Activity: All records must be quoted exactly. Omit the pictures.

[Stored data entries]
=== Begin Enclosure ===
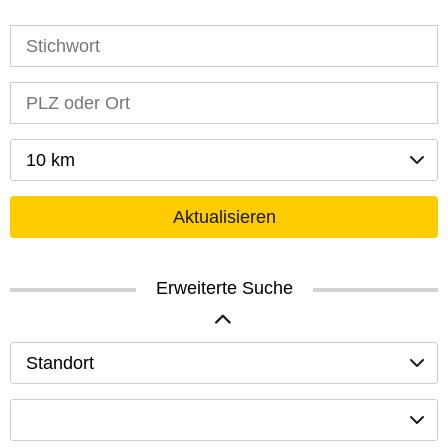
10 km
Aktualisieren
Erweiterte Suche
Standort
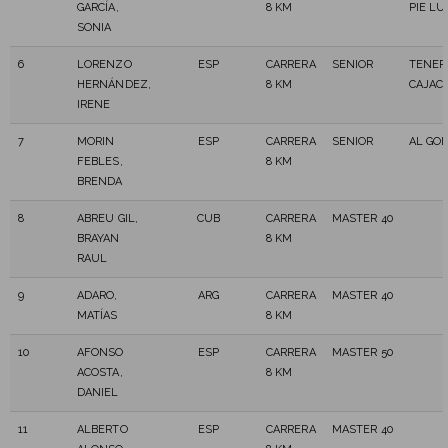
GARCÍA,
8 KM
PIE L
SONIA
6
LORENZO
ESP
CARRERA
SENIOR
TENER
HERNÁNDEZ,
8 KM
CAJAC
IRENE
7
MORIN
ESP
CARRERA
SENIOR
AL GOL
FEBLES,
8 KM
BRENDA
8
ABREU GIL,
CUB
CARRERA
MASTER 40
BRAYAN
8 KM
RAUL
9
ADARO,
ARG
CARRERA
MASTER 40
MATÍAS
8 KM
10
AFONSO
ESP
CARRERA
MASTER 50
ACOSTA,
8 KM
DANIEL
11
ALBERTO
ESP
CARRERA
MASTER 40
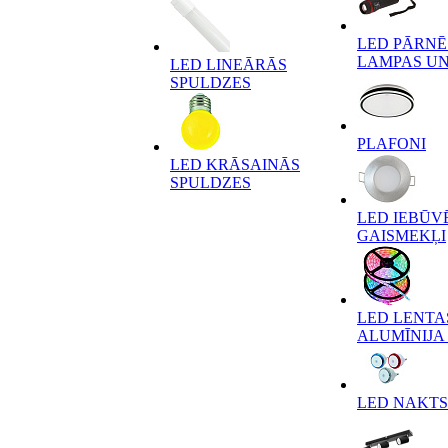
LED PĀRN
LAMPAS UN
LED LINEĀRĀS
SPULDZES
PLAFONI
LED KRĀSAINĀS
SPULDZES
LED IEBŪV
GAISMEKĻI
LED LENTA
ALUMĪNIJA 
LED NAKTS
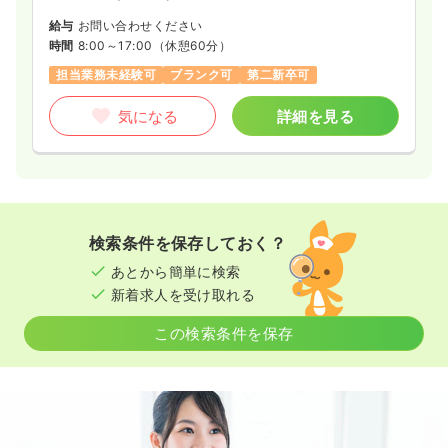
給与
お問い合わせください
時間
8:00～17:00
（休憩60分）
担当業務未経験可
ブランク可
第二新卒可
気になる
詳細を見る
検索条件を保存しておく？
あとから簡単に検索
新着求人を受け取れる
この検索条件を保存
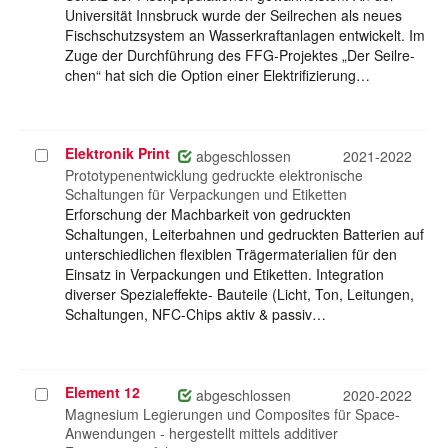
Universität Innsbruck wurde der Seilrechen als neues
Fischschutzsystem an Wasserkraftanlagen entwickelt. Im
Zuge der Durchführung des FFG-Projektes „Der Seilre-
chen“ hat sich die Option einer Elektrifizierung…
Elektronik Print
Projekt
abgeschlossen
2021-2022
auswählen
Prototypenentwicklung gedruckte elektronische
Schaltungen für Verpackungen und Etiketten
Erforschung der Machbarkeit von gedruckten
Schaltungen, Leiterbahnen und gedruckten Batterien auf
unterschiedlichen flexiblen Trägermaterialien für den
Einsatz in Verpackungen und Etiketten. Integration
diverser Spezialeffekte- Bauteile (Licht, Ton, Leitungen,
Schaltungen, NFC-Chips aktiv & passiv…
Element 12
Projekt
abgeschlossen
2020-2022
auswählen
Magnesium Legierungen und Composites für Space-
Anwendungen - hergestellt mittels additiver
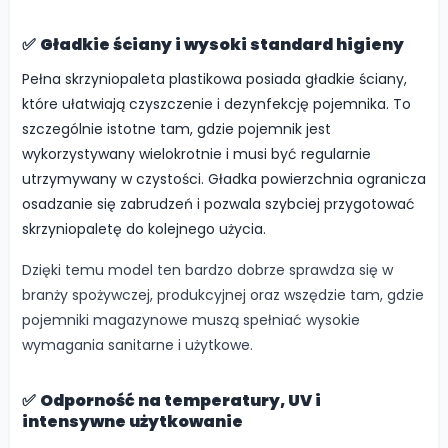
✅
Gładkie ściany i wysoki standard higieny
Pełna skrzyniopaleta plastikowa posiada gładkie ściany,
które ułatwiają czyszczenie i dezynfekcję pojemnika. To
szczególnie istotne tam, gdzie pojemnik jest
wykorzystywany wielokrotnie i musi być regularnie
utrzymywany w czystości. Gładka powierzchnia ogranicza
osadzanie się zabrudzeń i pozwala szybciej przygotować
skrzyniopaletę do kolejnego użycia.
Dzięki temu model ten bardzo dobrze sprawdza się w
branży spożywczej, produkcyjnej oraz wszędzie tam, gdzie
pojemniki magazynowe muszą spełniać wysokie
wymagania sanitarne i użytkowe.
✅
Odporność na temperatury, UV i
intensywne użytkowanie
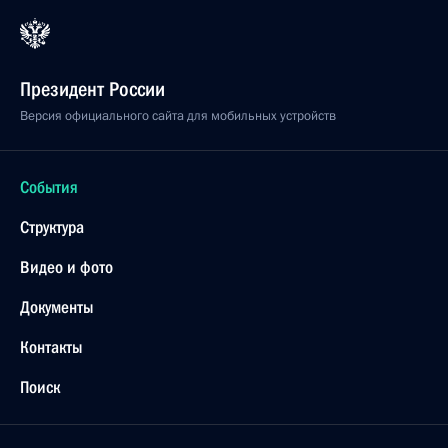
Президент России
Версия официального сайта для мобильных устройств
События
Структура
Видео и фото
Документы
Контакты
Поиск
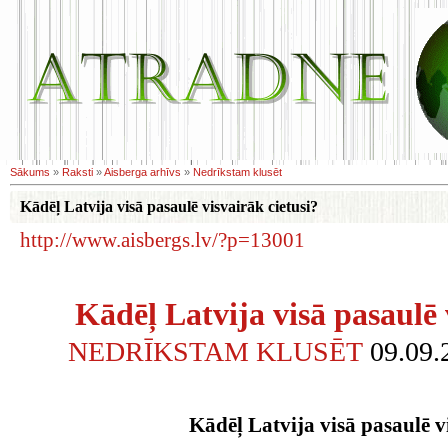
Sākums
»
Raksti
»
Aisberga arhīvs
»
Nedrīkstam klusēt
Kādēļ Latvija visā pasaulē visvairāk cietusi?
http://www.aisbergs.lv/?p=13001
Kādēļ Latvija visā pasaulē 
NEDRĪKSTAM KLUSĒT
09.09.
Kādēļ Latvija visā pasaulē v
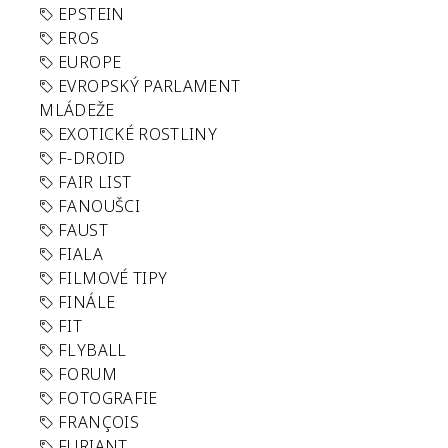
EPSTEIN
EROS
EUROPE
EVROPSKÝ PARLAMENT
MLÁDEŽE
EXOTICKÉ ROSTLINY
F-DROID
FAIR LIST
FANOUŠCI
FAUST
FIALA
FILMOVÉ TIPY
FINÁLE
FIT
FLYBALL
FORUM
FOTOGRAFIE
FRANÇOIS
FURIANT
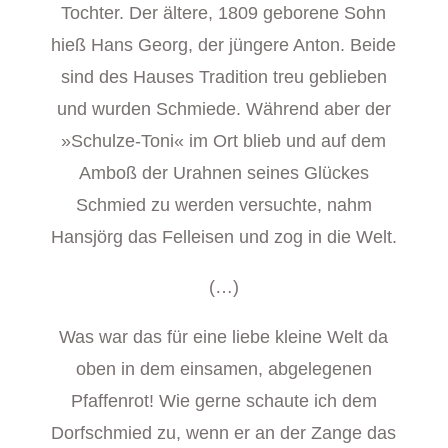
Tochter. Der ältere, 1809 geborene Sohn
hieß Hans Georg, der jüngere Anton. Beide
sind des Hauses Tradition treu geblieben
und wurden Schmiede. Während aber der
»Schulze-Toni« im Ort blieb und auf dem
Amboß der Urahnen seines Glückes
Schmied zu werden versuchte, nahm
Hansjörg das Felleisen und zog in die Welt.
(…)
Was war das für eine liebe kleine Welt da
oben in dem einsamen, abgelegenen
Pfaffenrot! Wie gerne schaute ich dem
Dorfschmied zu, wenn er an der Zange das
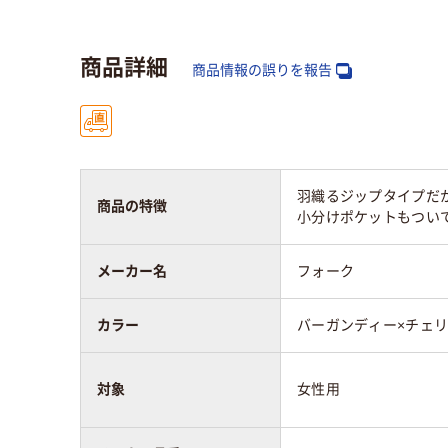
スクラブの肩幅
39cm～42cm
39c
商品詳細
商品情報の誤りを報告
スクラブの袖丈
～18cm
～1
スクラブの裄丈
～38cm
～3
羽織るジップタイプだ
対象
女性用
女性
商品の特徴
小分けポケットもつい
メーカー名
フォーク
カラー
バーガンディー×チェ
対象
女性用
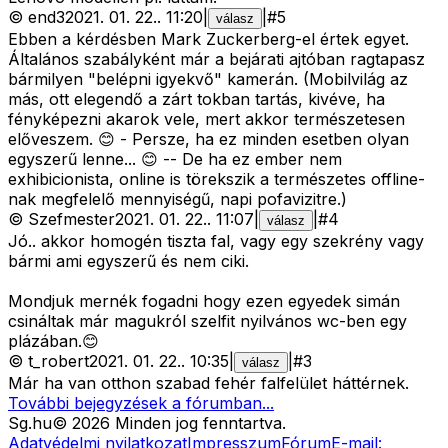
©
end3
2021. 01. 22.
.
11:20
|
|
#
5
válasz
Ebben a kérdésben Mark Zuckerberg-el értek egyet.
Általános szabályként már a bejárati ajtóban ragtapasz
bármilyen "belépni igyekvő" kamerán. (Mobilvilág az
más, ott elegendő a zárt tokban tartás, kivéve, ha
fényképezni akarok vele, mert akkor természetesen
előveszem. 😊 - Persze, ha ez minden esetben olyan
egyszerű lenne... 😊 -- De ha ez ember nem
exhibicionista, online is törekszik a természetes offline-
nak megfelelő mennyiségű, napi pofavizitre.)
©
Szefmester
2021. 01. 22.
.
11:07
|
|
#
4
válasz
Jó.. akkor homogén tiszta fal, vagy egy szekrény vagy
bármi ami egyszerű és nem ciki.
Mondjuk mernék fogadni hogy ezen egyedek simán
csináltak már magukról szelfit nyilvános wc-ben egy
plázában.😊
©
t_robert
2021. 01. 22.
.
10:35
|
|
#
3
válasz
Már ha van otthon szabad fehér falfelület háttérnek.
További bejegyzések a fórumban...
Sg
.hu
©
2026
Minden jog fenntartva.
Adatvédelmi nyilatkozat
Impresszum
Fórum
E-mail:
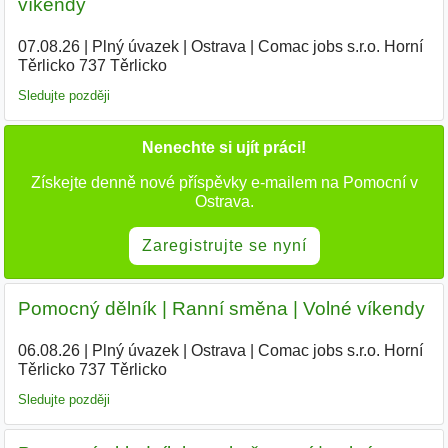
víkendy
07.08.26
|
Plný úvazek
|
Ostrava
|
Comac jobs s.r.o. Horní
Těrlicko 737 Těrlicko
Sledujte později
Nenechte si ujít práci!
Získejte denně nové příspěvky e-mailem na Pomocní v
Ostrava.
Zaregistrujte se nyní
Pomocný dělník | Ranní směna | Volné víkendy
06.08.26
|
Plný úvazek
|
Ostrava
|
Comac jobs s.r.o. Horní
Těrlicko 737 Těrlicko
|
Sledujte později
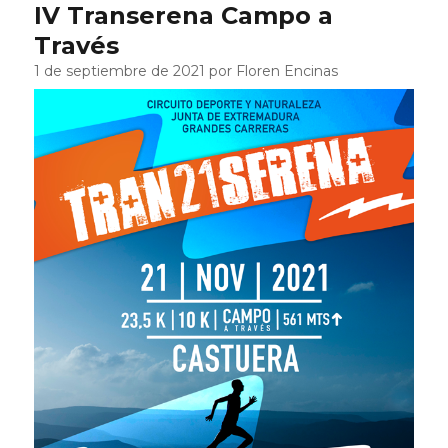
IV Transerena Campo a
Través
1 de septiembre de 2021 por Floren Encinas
=== End Enclosure ===
Exercise answer:
10 km
Aktualisieren
Erweiterte Suche
Standort
GARCÍA,
8 KM
PIE L
SONIA
6
LORENZO
ESP
CARRERA
SENIOR
TENER
HERNÁNDEZ,
8 KM
CAJAC
IRENE
7
MORIN
ESP
CARRERA
SENIOR
AL GOL
FEBLES,
8 KM
BRENDA
8
ABREU GIL,
CUB
CARRERA
MASTER 40
BRAYAN
8 KM
RAUL
9
ADARO,
ARG
CARRERA
MASTER 40
MATÍAS
8 KM
10
AFONSO
ESP
CARRERA
MASTER 50
ACOSTA,
8 KM
DANIEL
11
ALBERTO
ESP
CARRERA
MASTER 40
LED PĀRN
LAMPAS UN
LED LINEĀRĀS
SPULDZES
PLAFONI
LED KRĀSAINĀS
SPULDZES
LED IEBŪV
GAISMEKĻI
LED LENTA
ALUMĪNIJA 
LED NAKTS
給与
お問い合わせください
時間
8:00～17:00
（休憩60分）
担当業務未経験可
ブランク可
第二新卒可
気になる
詳細を見る
検索条件を保存しておく？
あとから簡単に検索
新着求人を受け取れる
この検索条件を保存
Universität Innsbruck wurde der Seilrechen als neues
Fischschutzsystem an Wasserkraftanlagen entwickelt. Im
Zuge der Durchführung des FFG-Projektes „Der Seilre-
chen“ hat sich die Option einer Elektrifizierung…
Elektronik Print
Projekt
abgeschlossen
2021-2022
auswählen
Prototypenentwicklung gedruckte elektronische
Schaltungen für Verpackungen und Etiketten
Erforschung der Machbarkeit von gedruckten
Schaltungen, Leiterbahnen und gedruckten Batterien auf
unterschiedlichen flexiblen Trägermaterialien für den
Einsatz in Verpackungen und Etiketten. Integration
diverser Spezialeffekte- Bauteile (Licht, Ton, Leitungen,
Schaltungen, NFC-Chips aktiv & passiv…
Element 12
Projekt
abgeschlossen
2020-2022
auswählen
Magnesium Legierungen und Composites für Space-
Anwendungen - hergestellt mittels additiver
✅
Gładkie ściany i wysoki standard higieny
Pełna skrzyniopaleta plastikowa posiada gładkie ściany,
które ułatwiają czyszczenie i dezynfekcję pojemnika. To
szczególnie istotne tam, gdzie pojemnik jest
wykorzystywany wielokrotnie i musi być regularnie
utrzymywany w czystości. Gładka powierzchnia ogranicza
osadzanie się zabrudzeń i pozwala szybciej przygotować
skrzyniopaletę do kolejnego użycia.
Dzięki temu model ten bardzo dobrze sprawdza się w
branży spożywczej, produkcyjnej oraz wszędzie tam, gdzie
pojemniki magazynowe muszą spełniać wysokie
wymagania sanitarne i użytkowe.
✅
Odporność na temperatury, UV i
intensywne użytkowanie
Президент России
Версия официального сайта для мобильных устройств
События
Структура
Видео и фото
Документы
Контакты
Поиск
Sākums
»
Raksti
»
Aisberga arhīvs
»
Nedrīkstam klusēt
Kādēļ Latvija visā pasaulē visvairāk cietusi?
http://www.aisbergs.lv/?p=13001
Kādēļ Latvija visā pasaulē 
NEDRĪKSTAM KLUSĒT
09.09.
Kādēļ Latvija visā pasaulē v
EPSTEIN
EROS
EUROPE
EVROPSKÝ PARLAMENT
MLÁDEŽE
EXOTICKÉ ROSTLINY
F-DROID
FAIR LIST
FANOUŠCI
FAUST
FIALA
FILMOVÉ TIPY
FINÁLE
FIT
FLYBALL
FORUM
FOTOGRAFIE
FRANÇOIS
FURIANT
Tochter. Der ältere, 1809 geborene Sohn
hieß Hans Georg, der jüngere Anton. Beide
sind des Hauses Tradition treu geblieben
und wurden Schmiede. Während aber der
»Schulze-Toni« im Ort blieb und auf dem
Amboß der Urahnen seines Glückes
Schmied zu werden versuchte, nahm
Hansjörg das Felleisen und zog in die Welt.
(…)
Was war das für eine liebe kleine Welt da
oben in dem einsamen, abgelegenen
Pfaffenrot! Wie gerne schaute ich dem
Dorfschmied zu, wenn er an der Zange das
スクラブの肩幅
39cm～42cm
39c
商品詳細
商品情報の誤りを報告
スクラブの袖丈
～18cm
～1
スクラブの裄丈
～38cm
～3
羽織るジップタイプだ
対象
女性用
女性
商品の特徴
小分けポケットもつい
メーカー名
フォーク
カラー
バーガンディー×チェ
対象
女性用
©
end3
2021. 01. 22.
.
11:20
|
|
#
5
válasz
Ebben a kérdésben Mark Zuckerberg-el értek egyet.
Általános szabályként már a bejárati ajtóban ragtapasz
bármilyen "belépni igyekvő" kamerán. (Mobilvilág az
más, ott elegendő a zárt tokban tartás, kivéve, ha
fényképezni akarok vele, mert akkor természetesen
előveszem. 😊 - Persze, ha ez minden esetben olyan
egyszerű lenne... 😊 -- De ha ez ember nem
exhibicionista, online is törekszik a természetes offline-
nak megfelelő mennyiségű, napi pofavizitre.)
©
Szefmester
2021. 01. 22.
.
11:07
|
|
#
4
válasz
Jó.. akkor homogén tiszta fal, vagy egy szekrény vagy
bármi ami egyszerű és nem ciki.
Mondjuk mernék fogadni hogy ezen egyedek simán
csináltak már magukról szelfit nyilvános wc-ben egy
plázában.😊
©
t_robert
2021. 01. 22.
.
10:35
|
|
#
3
válasz
Már ha van otthon szabad fehér falfelület háttérnek.
További bejegyzések a fórumban...
Sg
.hu
©
2026
Minden jog fenntartva.
Adatvédelmi nyilatkozat
Impresszum
Fórum
E-mail:
víkendy
07.08.26
|
Plný úvazek
|
Ostrava
|
Comac jobs s.r.o. Horní
Těrlicko 737 Těrlicko
Sledujte později
Nenechte si ujít práci!
Získejte denně nové příspěvky e-mailem na Pomocní v
Ostrava.
Zaregistrujte se nyní
Pomocný dělník | Ranní směna | Volné víkendy
06.08.26
|
Plný úvazek
|
Ostrava
|
Comac jobs s.r.o. Horní
Těrlicko 737 Těrlicko
|
Sledujte později
IV Transerena Campo a
Través
1 de septiembre de 2021 por Floren Encinas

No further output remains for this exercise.